EXERCISE BRIEF: Only those lines in the data below from the line containing "Identify the click" through the line containing "Новости АГМП", both included, should be restated word for word.

DATASET:
▼
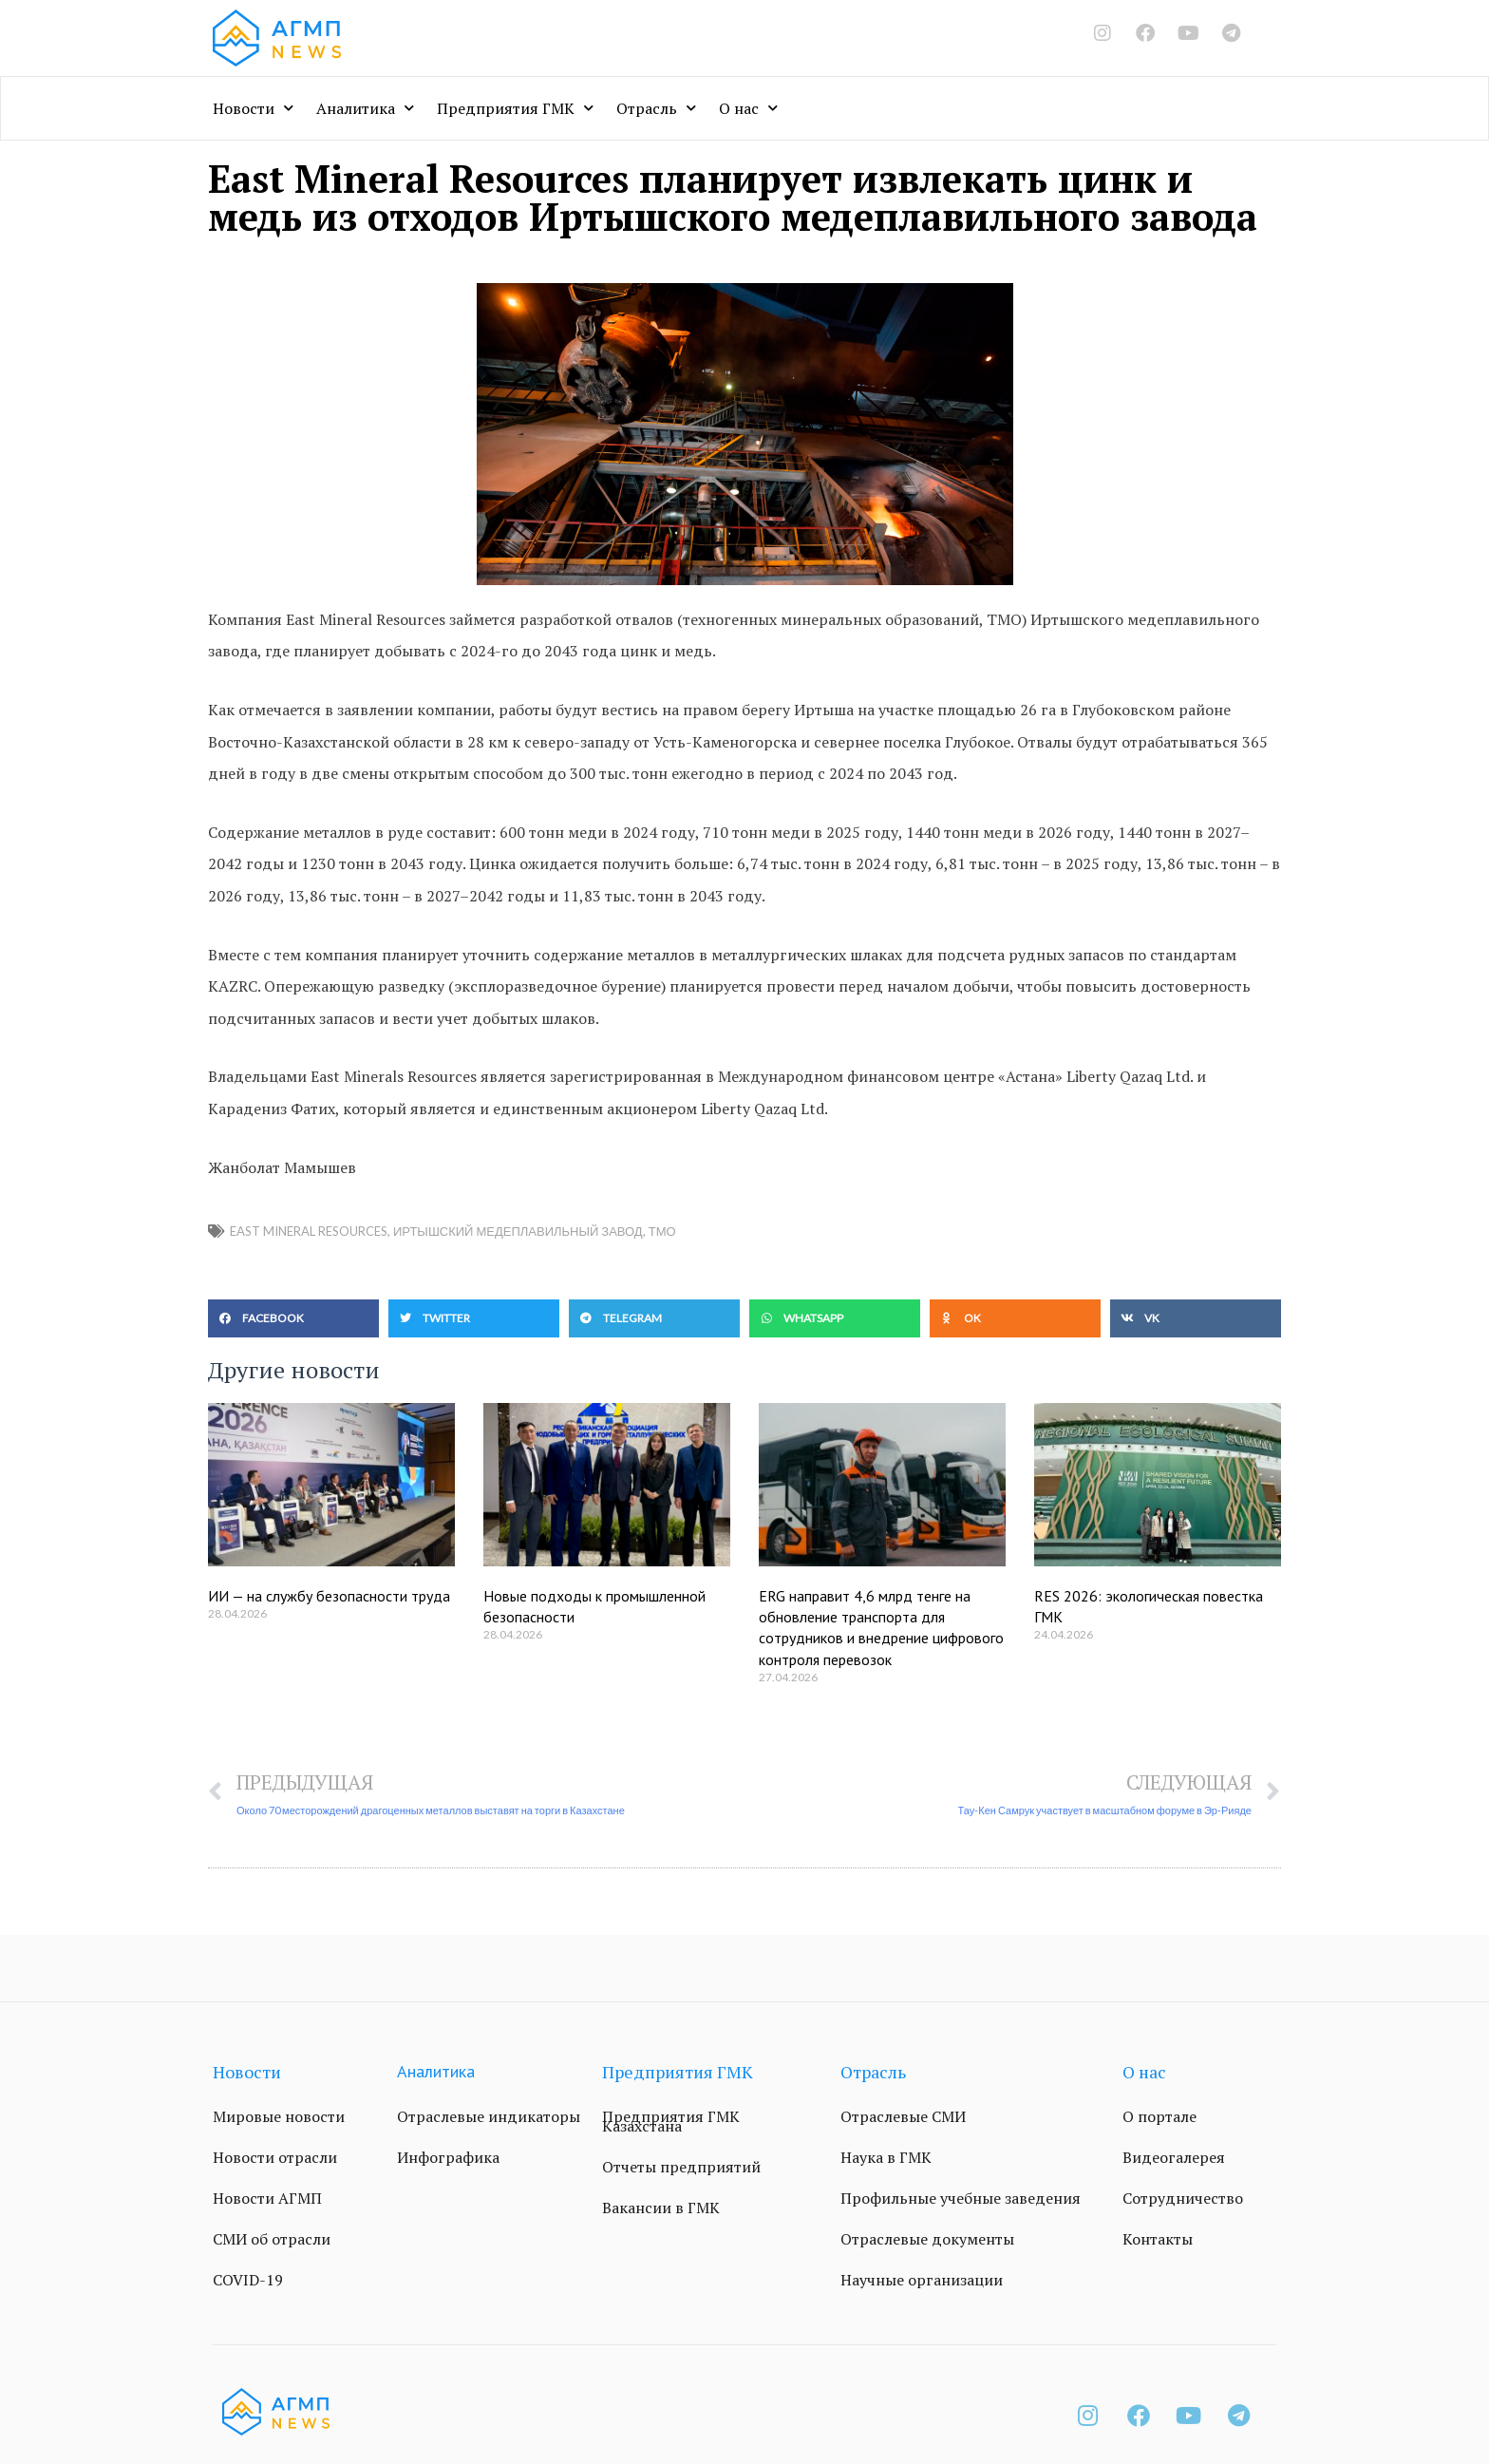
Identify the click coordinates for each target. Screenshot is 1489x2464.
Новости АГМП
▲
▼
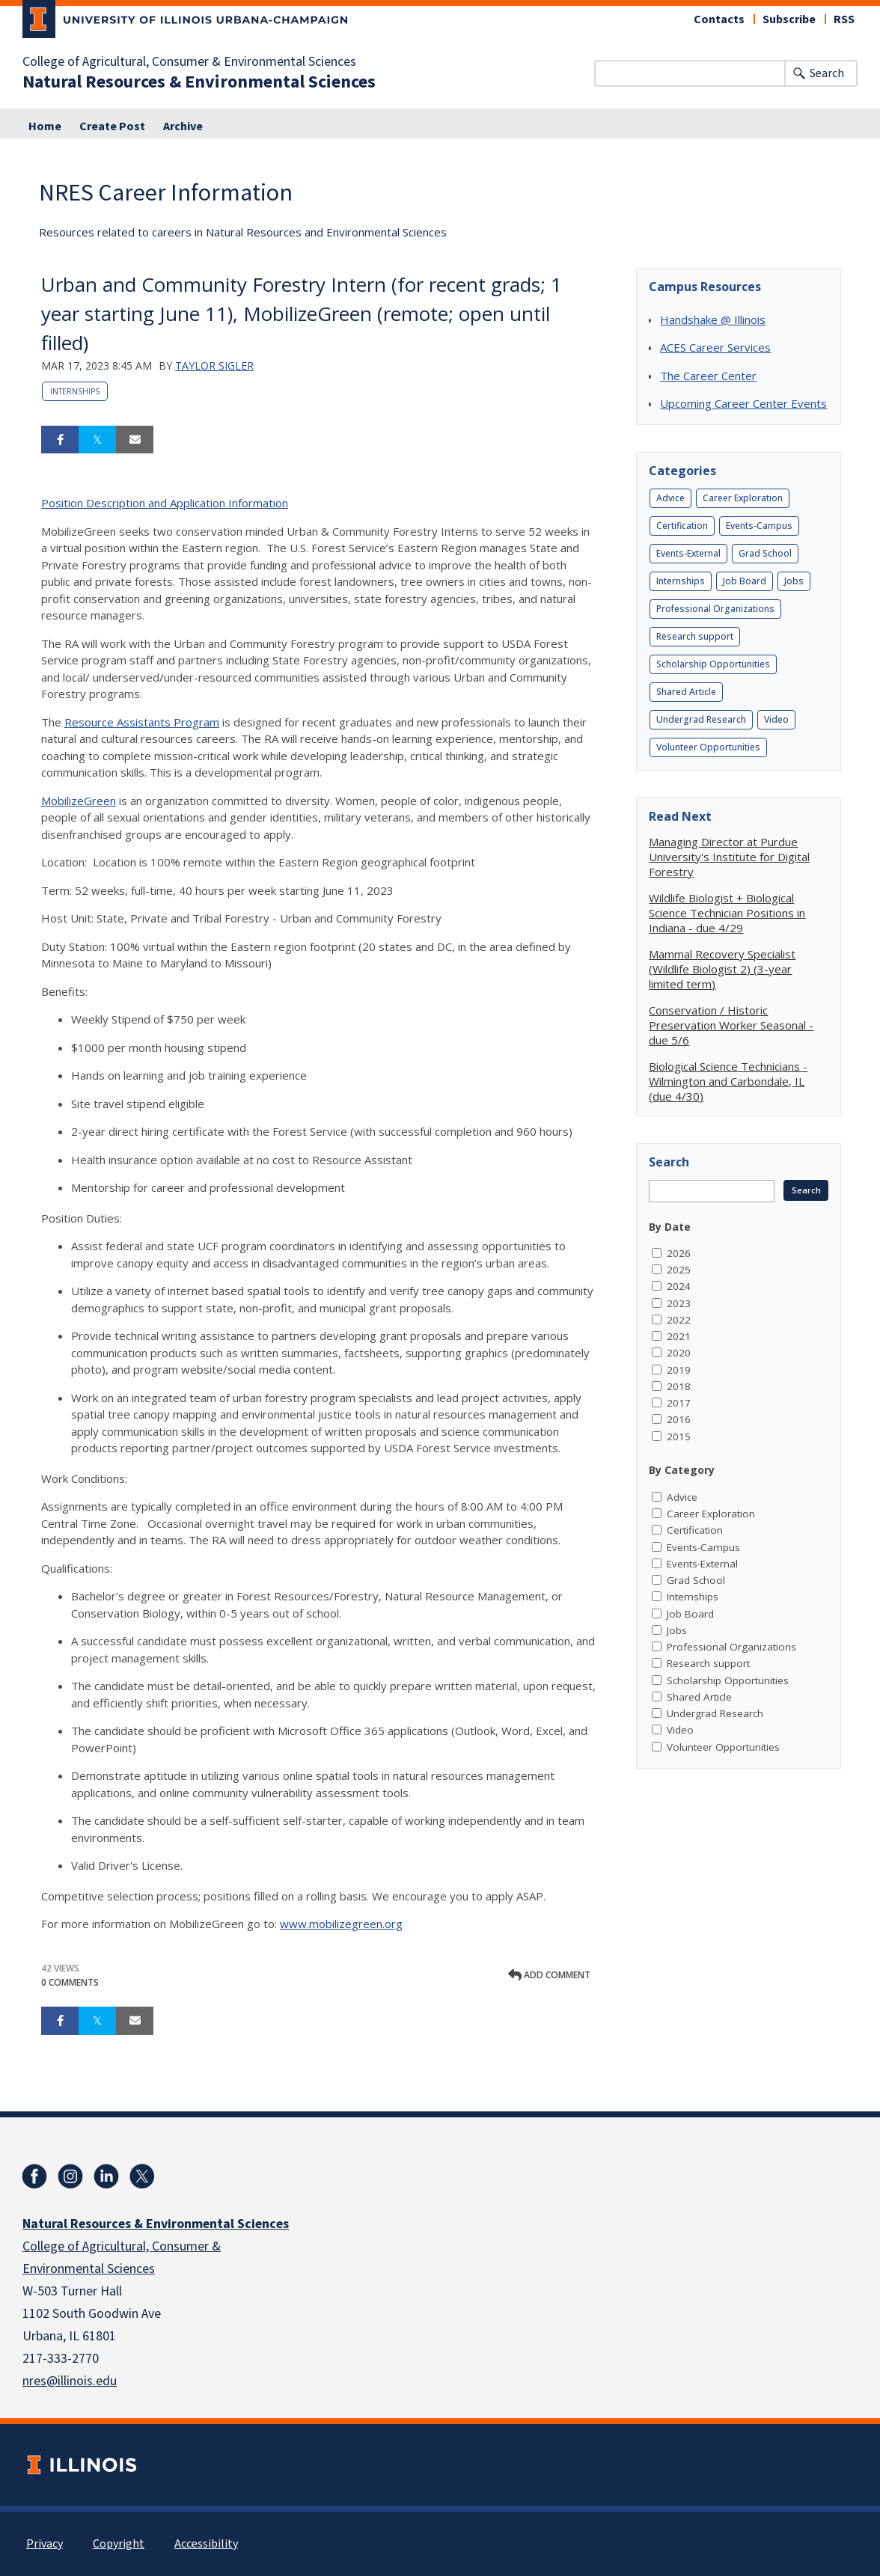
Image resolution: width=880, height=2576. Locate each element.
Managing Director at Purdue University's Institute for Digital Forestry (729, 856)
▲
▼
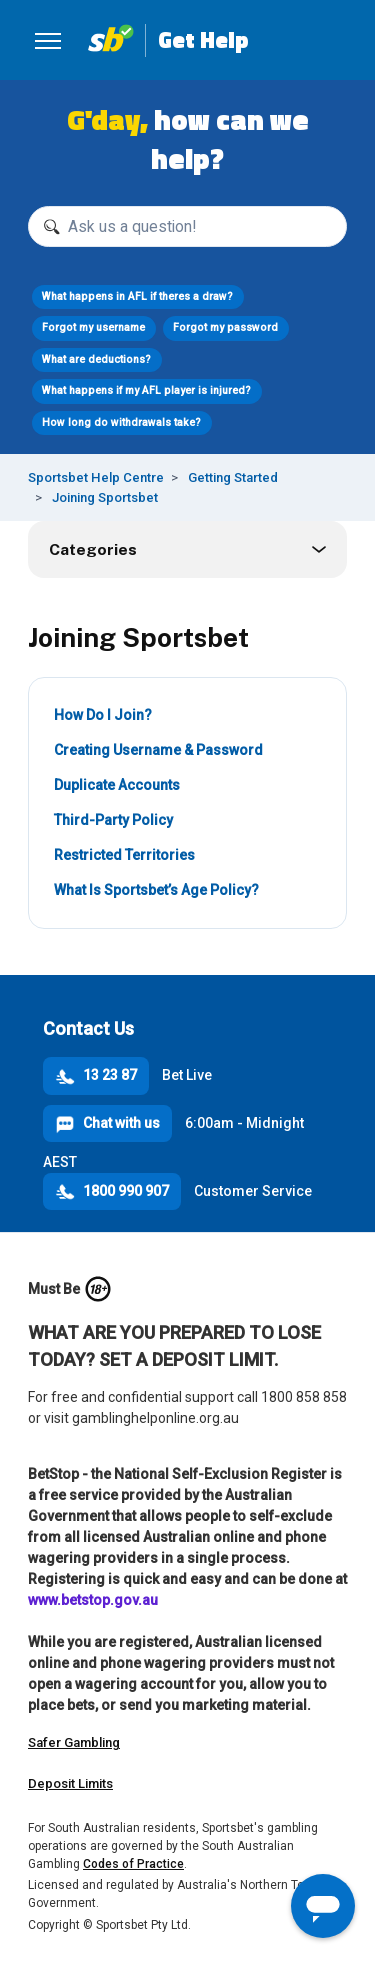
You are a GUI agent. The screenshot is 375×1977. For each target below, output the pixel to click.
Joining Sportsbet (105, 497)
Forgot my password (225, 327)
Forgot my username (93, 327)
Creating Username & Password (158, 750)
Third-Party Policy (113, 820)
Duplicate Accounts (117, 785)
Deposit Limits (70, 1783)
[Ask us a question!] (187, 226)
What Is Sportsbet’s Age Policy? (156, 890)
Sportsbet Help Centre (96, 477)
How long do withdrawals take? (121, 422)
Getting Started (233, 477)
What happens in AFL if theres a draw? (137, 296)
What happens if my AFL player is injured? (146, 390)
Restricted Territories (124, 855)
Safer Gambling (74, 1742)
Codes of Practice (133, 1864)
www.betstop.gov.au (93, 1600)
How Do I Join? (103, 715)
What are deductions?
▲
ANSWER FOR THIS EXERCISE:
Identify the click coordinates for each target. Screenshot is 1489x2464.
Новости АГМП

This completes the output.